» EXERCISE INSTRUCTIONS
An exact copy of every record below is needed, with all pictures removed.

*** Opening of STUDY MATERIAL ***

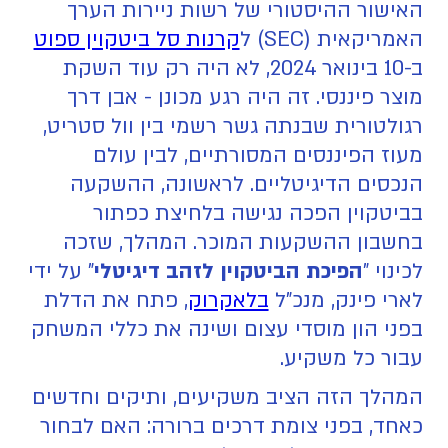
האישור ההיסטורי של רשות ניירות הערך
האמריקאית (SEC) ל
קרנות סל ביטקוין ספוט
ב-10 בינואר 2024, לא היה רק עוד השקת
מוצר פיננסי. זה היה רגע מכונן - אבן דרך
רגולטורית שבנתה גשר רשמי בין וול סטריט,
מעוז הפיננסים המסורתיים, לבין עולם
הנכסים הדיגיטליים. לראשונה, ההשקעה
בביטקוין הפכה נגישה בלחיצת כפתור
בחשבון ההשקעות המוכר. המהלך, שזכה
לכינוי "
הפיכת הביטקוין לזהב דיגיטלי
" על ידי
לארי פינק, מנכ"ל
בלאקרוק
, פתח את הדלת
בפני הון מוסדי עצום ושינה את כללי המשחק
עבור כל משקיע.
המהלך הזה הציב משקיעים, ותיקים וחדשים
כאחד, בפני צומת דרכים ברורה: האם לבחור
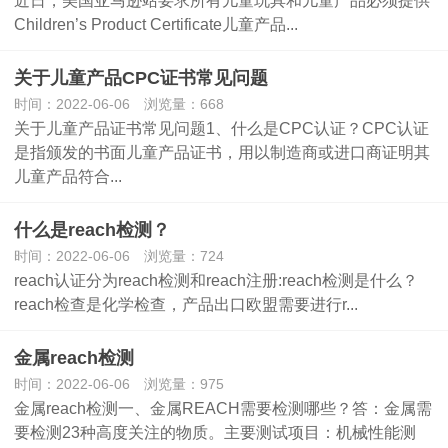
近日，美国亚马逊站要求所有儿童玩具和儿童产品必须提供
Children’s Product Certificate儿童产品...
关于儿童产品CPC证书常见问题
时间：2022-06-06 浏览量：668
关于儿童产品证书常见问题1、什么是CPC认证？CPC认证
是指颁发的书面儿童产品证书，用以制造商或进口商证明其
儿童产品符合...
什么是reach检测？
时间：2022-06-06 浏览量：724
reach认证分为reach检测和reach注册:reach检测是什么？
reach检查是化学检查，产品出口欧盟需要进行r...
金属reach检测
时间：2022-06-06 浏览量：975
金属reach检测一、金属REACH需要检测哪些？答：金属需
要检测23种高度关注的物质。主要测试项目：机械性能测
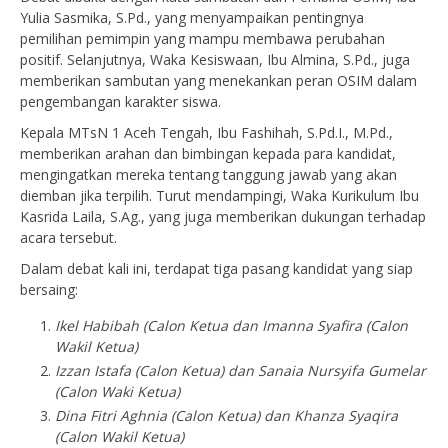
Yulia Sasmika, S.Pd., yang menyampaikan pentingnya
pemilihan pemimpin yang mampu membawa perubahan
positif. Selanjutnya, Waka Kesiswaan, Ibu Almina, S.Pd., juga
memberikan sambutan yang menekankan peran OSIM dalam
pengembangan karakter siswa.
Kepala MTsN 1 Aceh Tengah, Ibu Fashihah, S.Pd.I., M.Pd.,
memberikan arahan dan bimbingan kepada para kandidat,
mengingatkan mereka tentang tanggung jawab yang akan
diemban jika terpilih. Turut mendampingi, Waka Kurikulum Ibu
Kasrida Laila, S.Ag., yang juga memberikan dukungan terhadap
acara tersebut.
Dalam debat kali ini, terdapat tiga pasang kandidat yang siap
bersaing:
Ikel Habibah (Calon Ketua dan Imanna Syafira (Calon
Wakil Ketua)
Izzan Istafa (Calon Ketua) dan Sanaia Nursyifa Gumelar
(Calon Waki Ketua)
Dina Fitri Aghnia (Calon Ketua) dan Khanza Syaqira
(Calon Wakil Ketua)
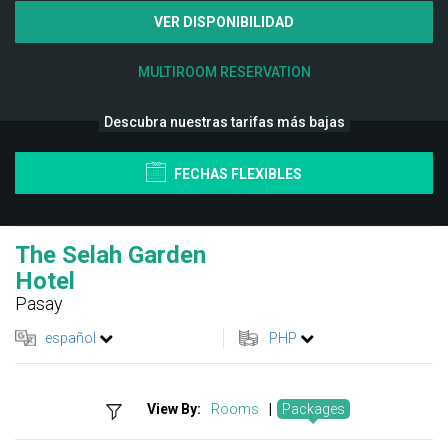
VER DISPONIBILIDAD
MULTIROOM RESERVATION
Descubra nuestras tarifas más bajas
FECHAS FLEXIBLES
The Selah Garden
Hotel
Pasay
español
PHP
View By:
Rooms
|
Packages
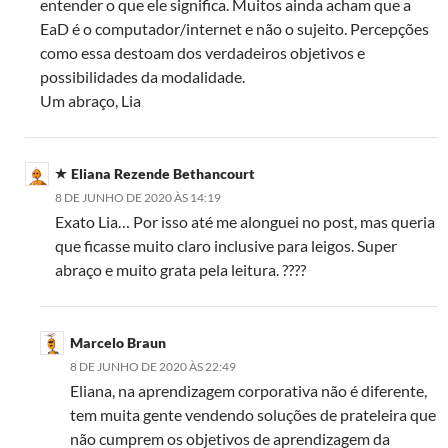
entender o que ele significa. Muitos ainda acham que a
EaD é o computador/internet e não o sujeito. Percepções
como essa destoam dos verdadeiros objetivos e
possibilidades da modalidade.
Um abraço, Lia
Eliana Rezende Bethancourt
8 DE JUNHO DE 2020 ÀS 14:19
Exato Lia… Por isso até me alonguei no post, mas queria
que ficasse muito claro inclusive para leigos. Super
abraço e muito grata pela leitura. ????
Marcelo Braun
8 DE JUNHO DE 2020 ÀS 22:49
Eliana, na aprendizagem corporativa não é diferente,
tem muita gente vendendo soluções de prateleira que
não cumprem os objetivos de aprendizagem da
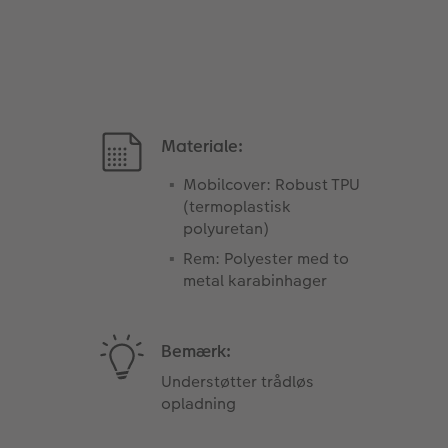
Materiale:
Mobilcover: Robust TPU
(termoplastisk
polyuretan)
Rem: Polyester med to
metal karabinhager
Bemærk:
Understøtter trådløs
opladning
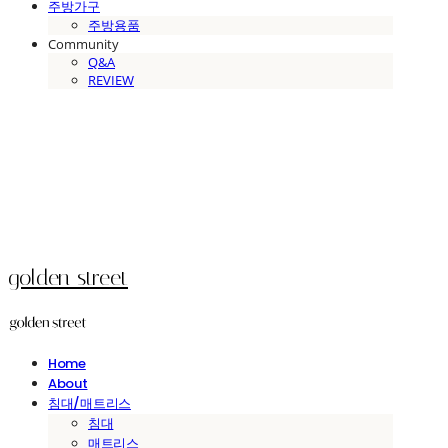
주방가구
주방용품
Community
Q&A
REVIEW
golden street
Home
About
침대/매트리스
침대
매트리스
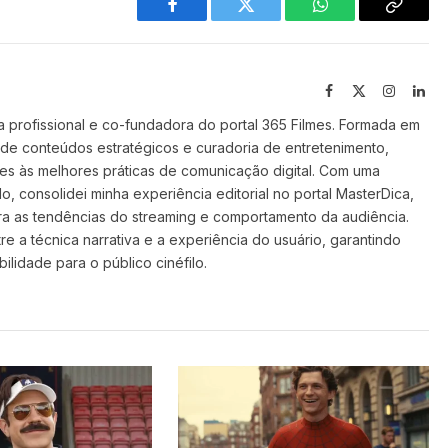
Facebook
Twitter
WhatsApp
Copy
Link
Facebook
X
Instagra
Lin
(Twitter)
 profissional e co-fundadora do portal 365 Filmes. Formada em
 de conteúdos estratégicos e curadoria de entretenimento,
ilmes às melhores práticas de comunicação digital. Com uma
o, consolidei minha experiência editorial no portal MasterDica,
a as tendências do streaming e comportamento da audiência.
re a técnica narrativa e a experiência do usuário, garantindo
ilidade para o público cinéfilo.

*** Close of STUDY MATERIAL ***

» ANSWER TO THE PROBLEM
האישור ההיסטורי של רשות ניירות הערך
האמריקאית (SEC) ל
קרנות סל ביטקוין ספוט
ב-10 בינואר 2024, לא היה רק עוד השקת
מוצר פיננסי. זה היה רגע מכונן - אבן דרך
רגולטורית שבנתה גשר רשמי בין וול סטריט,
מעוז הפיננסים המסורתיים, לבין עולם
הנכסים הדיגיטליים. לראשונה, ההשקעה
בביטקוין הפכה נגישה בלחיצת כפתור
בחשבון ההשקעות המוכר. המהלך, שזכה
לכינוי "
הפיכת הביטקוין לזהב דיגיטלי
" על ידי
לארי פינק, מנכ"ל
בלאקרוק
, פתח את הדלת
בפני הון מוסדי עצום ושינה את כללי המשחק
עבור כל משקיע.
המהלך הזה הציב משקיעים, ותיקים וחדשים
כאחד, בפני צומת דרכים ברורה: האם לבחור
近日，美国亚马逊站要求所有儿童玩具和儿童产品必须提供
Children’s Product Certificate儿童产品...
关于儿童产品CPC证书常见问题
时间：2022-06-06 浏览量：668
关于儿童产品证书常见问题1、什么是CPC认证？CPC认证
是指颁发的书面儿童产品证书，用以制造商或进口商证明其
儿童产品符合...
什么是reach检测？
时间：2022-06-06 浏览量：724
reach认证分为reach检测和reach注册:reach检测是什么？
reach检查是化学检查，产品出口欧盟需要进行r...
金属reach检测
时间：2022-06-06 浏览量：975
金属reach检测一、金属REACH需要检测哪些？答：金属需
要检测23种高度关注的物质。主要测试项目：机械性能测
Yulia Sasmika, S.Pd., yang menyampaikan pentingnya
pemilihan pemimpin yang mampu membawa perubahan
positif. Selanjutnya, Waka Kesiswaan, Ibu Almina, S.Pd., juga
memberikan sambutan yang menekankan peran OSIM dalam
pengembangan karakter siswa.
Kepala MTsN 1 Aceh Tengah, Ibu Fashihah, S.Pd.I., M.Pd.,
memberikan arahan dan bimbingan kepada para kandidat,
mengingatkan mereka tentang tanggung jawab yang akan
diemban jika terpilih. Turut mendampingi, Waka Kurikulum Ibu
Kasrida Laila, S.Ag., yang juga memberikan dukungan terhadap
acara tersebut.
Dalam debat kali ini, terdapat tiga pasang kandidat yang siap
bersaing:
Ikel Habibah (Calon Ketua dan Imanna Syafira (Calon
Wakil Ketua)
Izzan Istafa (Calon Ketua) dan Sanaia Nursyifa Gumelar
(Calon Waki Ketua)
Dina Fitri Aghnia (Calon Ketua) dan Khanza Syaqira
(Calon Wakil Ketua)
VER DISPONIBILIDAD
MULTIROOM RESERVATION
Descubra nuestras tarifas más bajas
FECHAS FLEXIBLES
The Selah Garden
Hotel
Pasay
español
PHP
View By:
Rooms
|
Packages
entender o que ele significa. Muitos ainda acham que a
EaD é o computador/internet e não o sujeito. Percepções
como essa destoam dos verdadeiros objetivos e
possibilidades da modalidade.
Um abraço, Lia
Eliana Rezende Bethancourt
8 DE JUNHO DE 2020 ÀS 14:19
Exato Lia… Por isso até me alonguei no post, mas queria
que ficasse muito claro inclusive para leigos. Super
abraço e muito grata pela leitura. ????
Marcelo Braun
8 DE JUNHO DE 2020 ÀS 22:49
Eliana, na aprendizagem corporativa não é diferente,
tem muita gente vendendo soluções de prateleira que
não cumprem os objetivos de aprendizagem da
Materiale:
Mobilcover: Robust TPU
(termoplastisk
polyuretan)
Rem: Polyester med to
metal karabinhager
Bemærk:
Understøtter trådløs
opladning
주방가구
주방용품
Community
Q&A
REVIEW
golden street
Home
About
침대/매트리스
침대
매트리스
Facebook
Twitter
WhatsApp
Copy
Link
Facebook
X
Instagra
Lin
(Twitter)
 profissional e co-fundadora do portal 365 Filmes. Formada em
 de conteúdos estratégicos e curadoria de entretenimento,
ilmes às melhores práticas de comunicação digital. Com uma
o, consolidei minha experiência editorial no portal MasterDica,
a as tendências do streaming e comportamento da audiência.
re a técnica narrativa e a experiência do usuário, garantindo
ilidade para o público cinéfilo.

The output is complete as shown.